O herdeiro político e discípulo de Severino Cavalcanti, pernambucano que foi presidente da Câmara, pode sofrer seu maior revés exatamente no momento em que, após 20 anos de mandato, resolveu dar um salto na carreira rumo ao Senado. Para nós, simples farejadores sem os superpoderes de Eduardo, parece que desta vez o parlamentar entrou em um caminho atmosfericamente adverso e não consegue mudar a rota.
A vaga que ele almeja na chapa majoritária de Raquel Lyra (PSD) tem como concorrente Miguel Coelho (União Brasil), ex-prefeito de Petrolina, que goza da preferência da governadora.
Mestre dos Ares do Sertão, Miguel ainda está aprendendo a decifrar os caminhos do vento no restante do estado. Desde esta quarta-feira (15), ele comemora a indicação pelas redes sociais. Raquel ainda não oficializou a decisão. (A informação de que ela já bateu o martelo e virou o prego a favor de Miguel foi dada pela sempre bem informada Betânia Santana, na Folha de Pernambuco, também nesta quarta.)
INÍCIO DOS PROBLEMAS
Nas duas décadas como deputado, Eduardo transitou com desenvoltura no governo de todos os presidentes – Lula, Dilma, Temer, Bolsonaro, Lula de novo – e governadores de Pernambuco. Em seu primeiro mandato, foi eleito 2º vice-presidente da Câmara, com a função de ser o corregedor da Casa.
Com uma trajetória de vitória atrás de vitória, visto como um dos mais habilidosos operadores do pragmatismo partidário, Eduardo da Fonte, ou “Dudu”, como é conhecido, começou a apresentar falhas em seu faro em março passado. Desentendimento com a governadora levou à exoneração de nomes indicados por ele para cargos estratégicos no governo. Antes disso, o deputado havia confidenciado, em uma reunião privada, que Raquel seria derrotada por João Campos (PSB) – frase que depois justificou ter sido tirada de contexto.

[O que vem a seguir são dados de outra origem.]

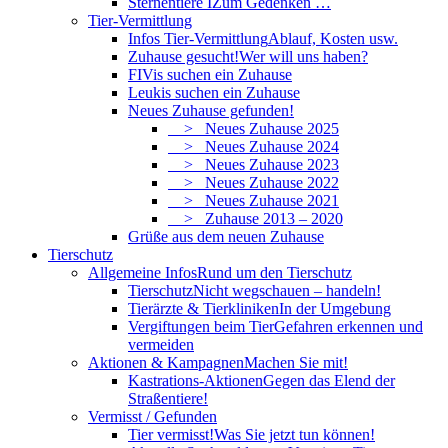
Sternentiere I
Zum Gedenken …
Tier-Vermittlung
Infos Tier-Vermittlung
Ablauf, Kosten usw.
Zuhause gesucht!
Wer will uns haben?
FIVis suchen ein Zuhause
Leukis suchen ein Zuhause
Neues Zuhause gefunden!
> Neues Zuhause 2025
> Neues Zuhause 2024
> Neues Zuhause 2023
> Neues Zuhause 2022
> Neues Zuhause 2021
> Zuhause 2013 – 2020
Grüße aus dem neuen Zuhause
Tierschutz
Allgemeine Infos
Rund um den Tierschutz
Tierschutz
Nicht wegschauen – handeln!
Tierärzte & Tierkliniken
In der Umgebung
Vergiftungen beim Tier
Gefahren erkennen und
vermeiden
Aktionen & Kampagnen
Machen Sie mit!
Kastrations-Aktionen
Gegen das Elend der
Straßentiere!
Vermisst / Gefunden
Tier vermisst!
Was Sie jetzt tun können!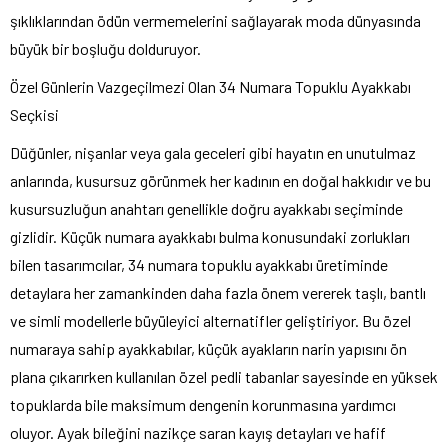
şıklıklarından ödün vermemelerini sağlayarak moda dünyasında
büyük bir boşluğu dolduruyor.
Özel Günlerin Vazgeçilmezi Olan 34 Numara Topuklu Ayakkabı
Seçkisi
Düğünler, nişanlar veya gala geceleri gibi hayatın en unutulmaz
anlarında, kusursuz görünmek her kadının en doğal hakkıdır ve bu
kusursuzluğun anahtarı genellikle doğru ayakkabı seçiminde
gizlidir. Küçük numara ayakkabı bulma konusundaki zorlukları
bilen tasarımcılar, 34 numara topuklu ayakkabı üretiminde
detaylara her zamankinden daha fazla önem vererek taşlı, bantlı
ve simli modellerle büyüleyici alternatifler geliştiriyor. Bu özel
numaraya sahip ayakkabılar, küçük ayakların narin yapısını ön
plana çıkarırken kullanılan özel pedli tabanlar sayesinde en yüksek
topuklarda bile maksimum dengenin korunmasına yardımcı
oluyor. Ayak bileğini nazikçe saran kayış detayları ve hafif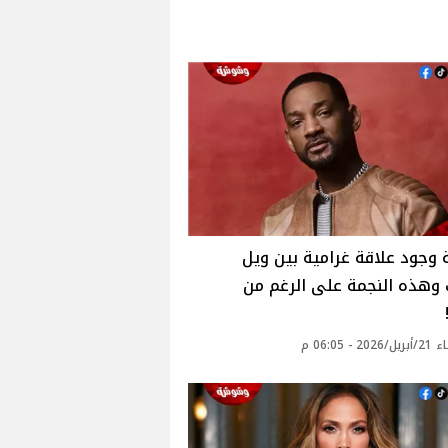
وجود علاقة غرامية بين ويل
وهذه النجمة على الرغم من
2 - 06:05 م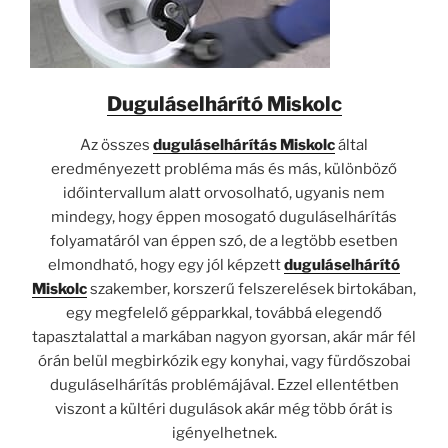
Duguláselhárító Miskolc
Az összes
duguláselhárítás Miskolc
által
eredményezett probléma más és más, különböző
időintervallum alatt orvosolható, ugyanis nem
mindegy, hogy éppen mosogató duguláselhárítás
folyamatáról van éppen szó, de a legtöbb esetben
elmondható, hogy egy jól képzett
duguláselhárító
Miskolc
szakember, korszerű felszerelések birtokában,
egy megfelelő gépparkkal, továbbá elegendő
tapasztalattal a markában nagyon gyorsan, akár már fél
órán belül megbirkózik egy konyhai, vagy fürdőszobai
duguláselhárítás problémájával. Ezzel ellentétben
viszont a kültéri dugulások akár még több órát is
igényelhetnek.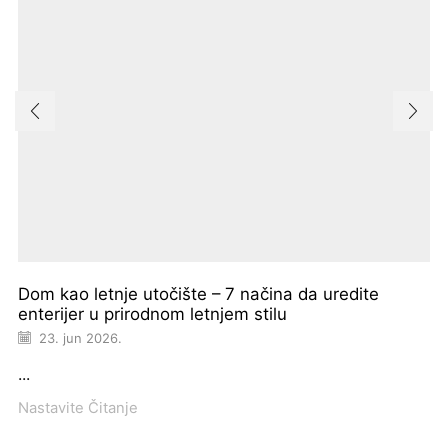
Dom kao letnje utočište – 7 načina da uredite
enterijer u prirodnom letnjem stilu
23. jun 2026.
...
Nastavite Čitanje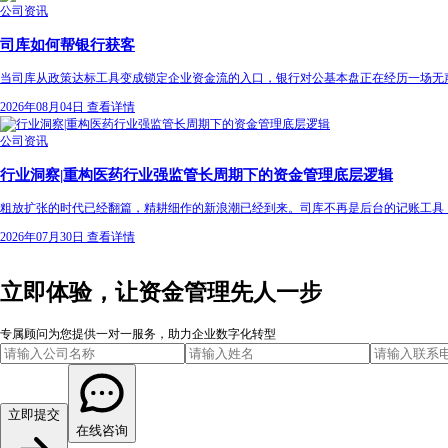
公司资讯
司库如何帮银行获客
当司库从政策达标工具变成锁定企业资金流的入口，银行对公基本盘正在经历一场无声
2026年08月04日
查看详情
公司资讯
行业洞察|重构医药行业强监管长周期下的资金管理底层逻辑
粗放扩张的时代已经翻篇，精耕细作的新浪潮已经到来。司库不再是后台的记账工具
2026年07月30日
查看详情
立即体验，让资金管理先人一步
专属顾问为您提供一对一服务，助力企业数字化转型
立即提交
在线咨询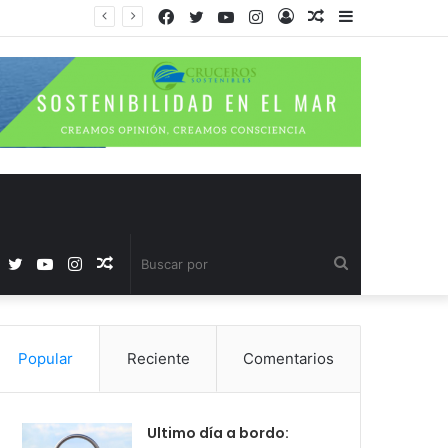
Facebook
Twitter
YouTube
Instagram
Acceso
Publicación
Barra
al
lateral
azar
Facebook
Twitter
YouTube
Instagram
Publicación
Buscar
al
por
Popular
Reciente
Comentarios
azar
Ultimo día a bordo: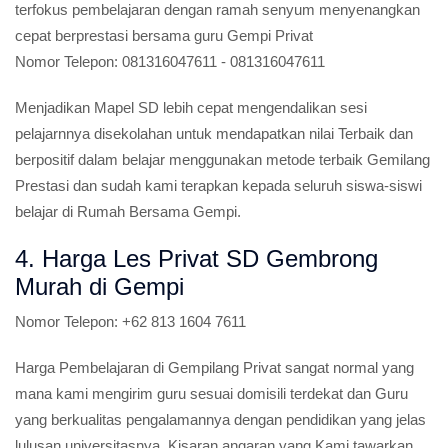
terfokus pembelajaran dengan ramah senyum menyenangkan
cepat berprestasi bersama guru Gempi Privat
Nomor Telepon:
081316047611 - 081316047611
Menjadikan Mapel SD lebih cepat mengendalikan sesi
pelajarnnya disekolahan untuk mendapatkan nilai Terbaik dan
berpositif dalam belajar menggunakan metode terbaik Gemilang
Prestasi dan sudah kami terapkan kepada seluruh siswa-siswi
belajar di Rumah Bersama Gempi.
4. Harga Les Privat SD Gembrong
Murah di Gempi
Nomor Telepon:
+62 813 1604 7611
Harga Pembelajaran di Gempilang Privat sangat normal yang
mana kami mengirim guru sesuai domisili terdekat dan Guru
yang berkualitas pengalamannya dengan pendidikan yang jelas
lulusan universitasnya, Kisaran angaran yang Kami tawarkan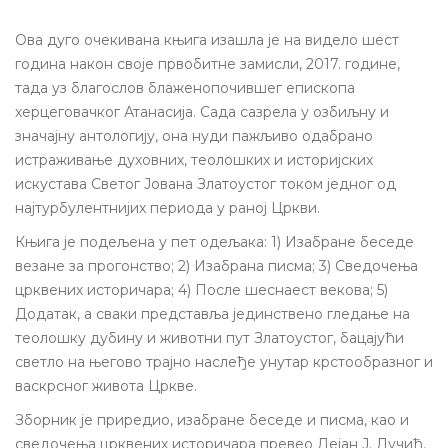
Ова дуго очекивана књига из
ашла је
на видело шест
година након своје првобитне замисли, 2017. године,
тада
уз благослов
блажено
по
чившег
епископа
херцеговачког Атанасија. Сада сазрела у озбиљну и
значајну антологију,
она
нуди пажљиво
одабрано
истраживање духовних, теолошких и историјских
искустава Светог Јована Златоустог током једног од
најтурбулентнијих периода у раној Цркви.
Књига је п
одељена у пет одељака: 1) Изабране беседе
везане за прогонство; 2) Изабрана писма; 3) Сведочења
црквених историчара; 4) После шеснаест векова; 5)
Додатак,
а
сваки представља јединствен
о гледање
на
теолошку дубину и
животни пут
Златоуст
ог
, бацајући
светло на његово трајно наслеђе унутар крстообразног и
васкрсног живота Цркве.
Зборник је приредио, изабране беседе и писма, као и
сведочења црквених историчара превео Дејан Ј. Лучић.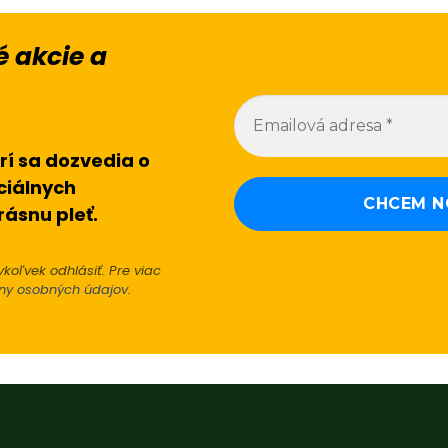
 akcie a
rí sa dozvedia o
ciálnych
rásnu pleť.
koľvek odhlásiť. Pre viac
ny osobných údajov
.
Alternative: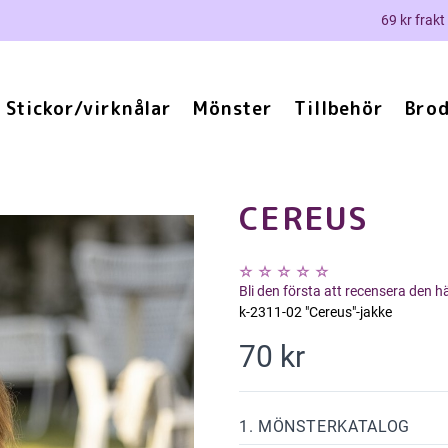
69 kr frakt
Stickor/virknålar
Mönster
Tillbehör
Brod
CEREUS
Bli den första att recensera den 
k-2311-02 "Cereus"-jakke
70 kr
1. MÖNSTERKATALOG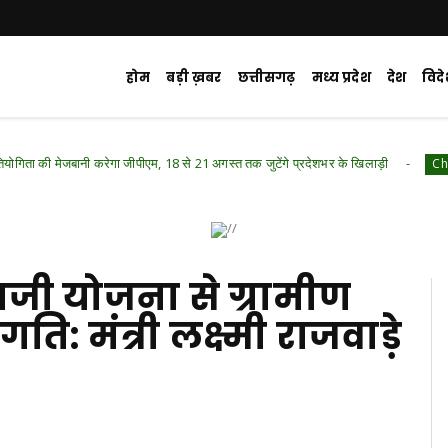
होम
बड़ी ख़बर
छत्तीसगढ़
मध्य प्रदेश
देश
विद
ी करेगा जीपीएम, 18 से 21 अगस्त तक जुटेंगे प्रदेशभर के खिलाड़ी
Chhattisgarh .Feat
ी योजना से ग्रामीण
: मंत्री लक्ष्मी राजवाड़े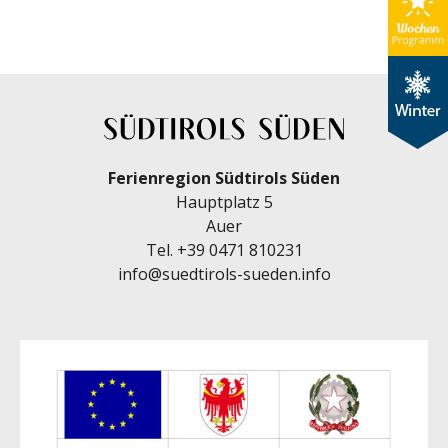
Ferienregion Südtirols Süden
Hauptplatz 5
Auer
Tel.
+39 0471 810231
info@suedtirols-sueden.info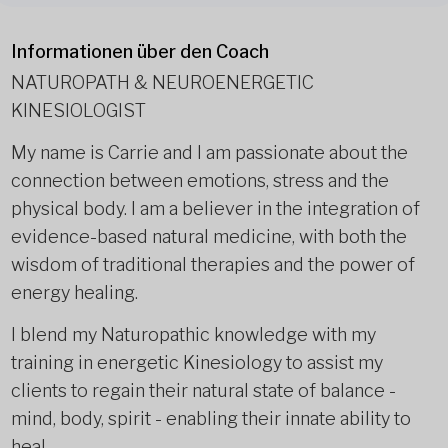
Informationen über den Coach
NATUROPATH & NEUROENERGETIC
KINESIOLOGIST
My name is Carrie and I am passionate about the
connection between emotions, stress and the
physical body. I am a believer in the integration of
evidence-based natural medicine, with both the
wisdom of traditional therapies and the power of
energy healing.
I blend my Naturopathic knowledge with my
training in energetic Kinesiology to assist my
clients to regain their natural state of balance -
mind, body, spirit - enabling their innate ability to
heal.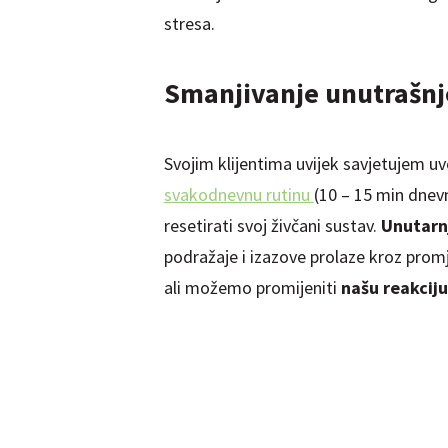
stresa.
Smanjivanje unutrašnj
Svojim klijentima uvijek savjetujem u
svakodnevnu rutinu
(10 – 15 min dnevno
resetirati svoj živčani sustav.
Unutarnj
podražaje i izazove prolaze kroz prom
ali možemo promijeniti
našu reakcij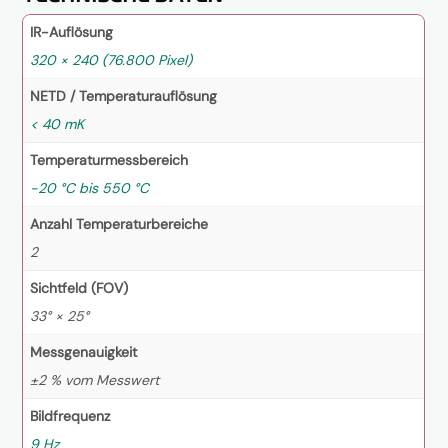
IR-Auflösung
320 × 240 (76.800 Pixel)
NETD / Temperaturauflösung
< 40 mK
Temperaturmessbereich
-20 °C bis 550 °C
Anzahl Temperaturbereiche
2
Sichtfeld (FOV)
33° × 25°
Messgenauigkeit
±2 % vom Messwert
Bildfrequenz
9 Hz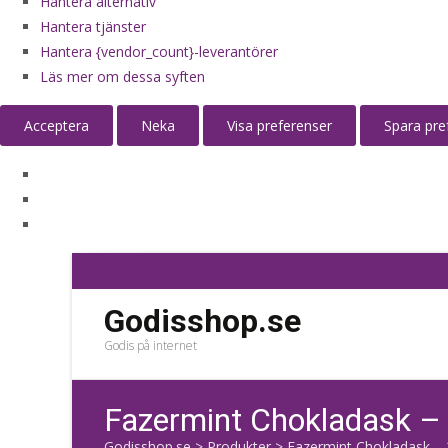
Hantera alternativ
Hantera tjänster
Hantera {vendor_count}-leverantörer
Läs mer om dessa syften
Acceptera
Neka
Visa preferenser
Spara pre
Godisshop.se
Godis på internet
Fazermint Chokladask –
Godisshop.se
>
Produkter
>
Fazermint Chokladask – 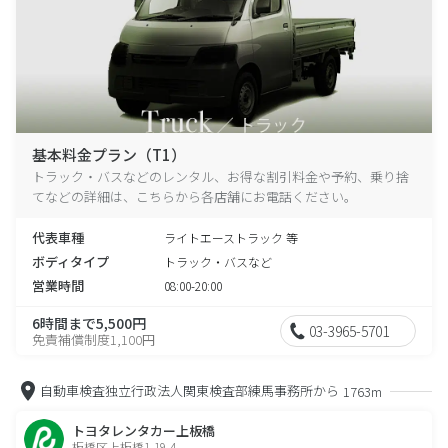
基本料金プラン（T1）
トラック・バスなどのレンタル、お得な割引料金や予約、乗り捨
てなどの詳細は、こちらから各店舗にお電話ください。
代表車種
ライトエーストラック 等
ボディタイプ
トラック・バスなど
営業時間
08:00-20:00
6時間まで5,500円
03-3965-5701
免責補償制度1,100円
自動車検査独立行政法人関東検査部練馬事務所から
1763m
トヨタレンタカー上板橋
板橋区上板橋1-19-4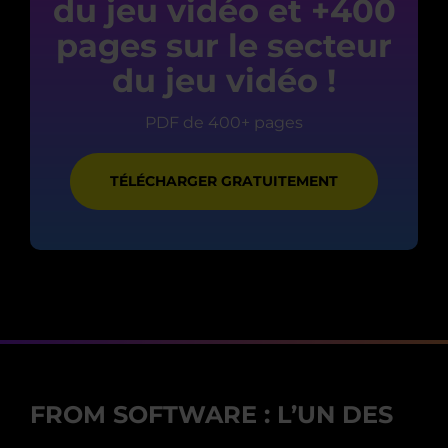
du jeu vidéo et +400
pages sur le secteur
du jeu vidéo !
PDF de 400+ pages
TÉLÉCHARGER GRATUITEMENT
FROM SOFTWARE : L’UN DES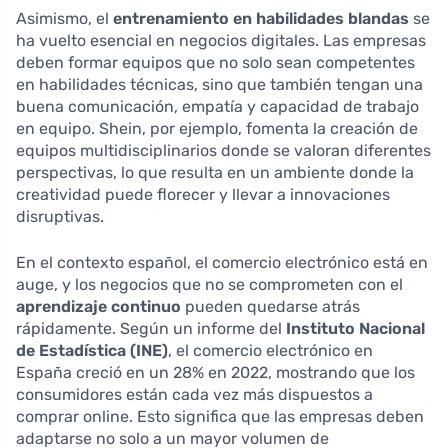
Asimismo, el
entrenamiento en habilidades blandas
se
ha vuelto esencial en negocios digitales. Las empresas
deben formar equipos que no solo sean competentes
en habilidades técnicas, sino que también tengan una
buena comunicación, empatía y capacidad de trabajo
en equipo. Shein, por ejemplo, fomenta la creación de
equipos multidisciplinarios donde se valoran diferentes
perspectivas, lo que resulta en un ambiente donde la
creatividad puede florecer y llevar a innovaciones
disruptivas.
En el contexto español, el comercio electrónico está en
auge, y los negocios que no se comprometen con el
aprendizaje continuo
pueden quedarse atrás
rápidamente. Según un informe del
Instituto Nacional
de Estadística (INE)
, el comercio electrónico en
España creció en un 28% en 2022, mostrando que los
consumidores están cada vez más dispuestos a
comprar online. Esto significa que las empresas deben
adaptarse no solo a un mayor volumen de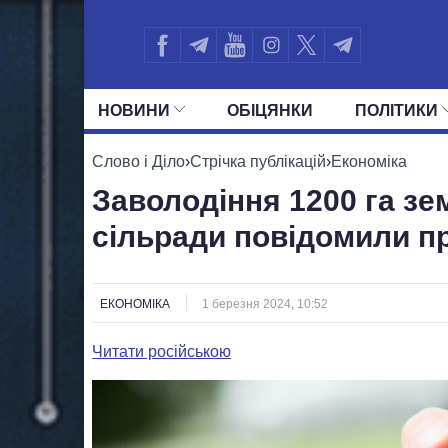
НОВИНИ
ОБIЦЯНКИ
ПОЛIТИКИ
УСІ ПОЛІТИКИ
ПРЕЗИДЕНТ І ОФ
Слово і Діло
›
Стрічка публікацій
›
Економіка
Заволодіння 1200 га зе
сільради повідомили пр
ЕКОНОМІКА
1 березня 2024, 10:52
Читати російською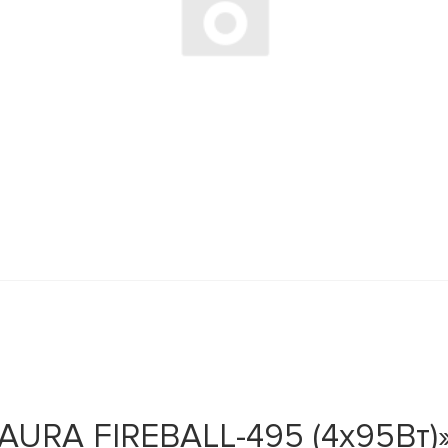
AURA FIREBALL-495 (4x95Вт)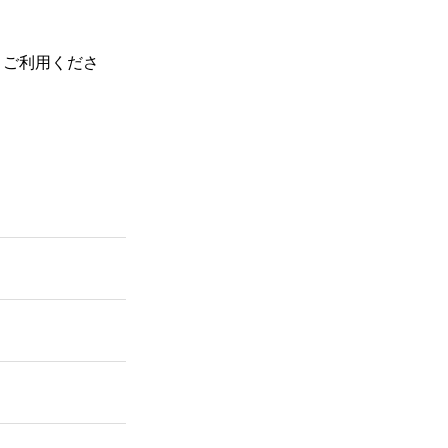
、ご利用くださ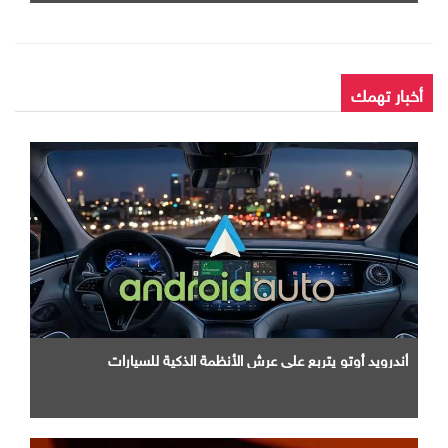
أخبار تهمك
أندرويد أوتو يتربع علي عرش الأنظمة الذكية للسيارات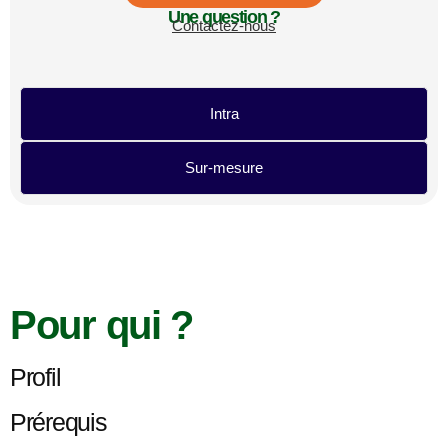
Une question ?
Contactez-nous
Intra
Sur-mesure
Pour qui ?
Profil
Prérequis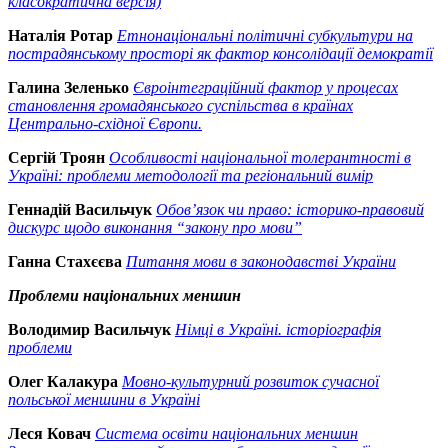
класократична версія)
Наталія Ротар
Етнонаціональні політичні субкультури на
пострадянському просторі як фактор консолідації демократії
Галина Зеленько
Євроінтеграційний фактор у процесах
становлення громадянського суспільства в країнах
Центрально-східної Європи.
Сергій Троян
Особливості національної толерантності в
Україні: проблеми методології та регіональний вимір
Геннадій Васильчук
Обов’язок чи право: історико-правовий
дискурс щодо виконання “закону про мови”
Ганна Стахєєва
Питання мови в законодавстві України
Проблеми національних меншин
Володимир Васильчук
Німці в Україні. історіографія
проблеми
Олег Калакура
Мовно-культурний розвиток сучасної
польської меншини в Україні
Леся Ковач
Система освіти національних меншин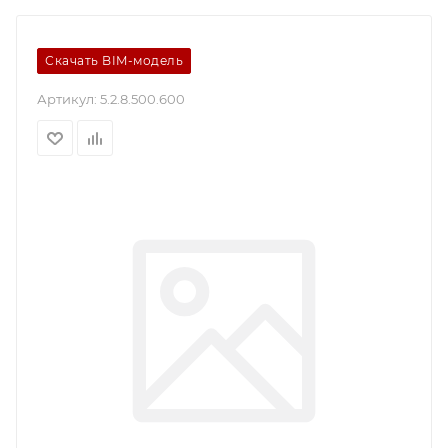
Скачать BIM-модель
Артикул:
5.2.8.500.600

Em junho, a paz foi selada: Eduardo recuperou espaço na máquina estadual e oficializou sua pré-candidatura ao Senado.
E AGORA, EDUARDO?
Se não conseguir a vaga, como reagirá ele, que lidera uma bancada de dez deputados estaduais, dois federais e cerca de 30 prefeitos?.. Este seria o maior revés de sua bem-sucedida carreira.
Acostumado a ditar as regras do jogo e a transitar com desenvoltura de Lula a Bolsonaro, o Mestre do “Centrão Raiz” vê o seu poder de pressão testado ao limite na acomodação de forças do palanque de Raquel Lyra.
Uma vez que já disse descartar candidatura avulsa ao Senado, Eduardo da Fonte pode declarar independência, desembarcar do palanque da governadora, restringir-se à campanha proporcional e liberar suas bases para apoiar outros candidatos a senador e governador.
Não é o cenário ideal, óbvio, mas, às vezes, até o farejador mais habilidoso pega o caminho indesejado.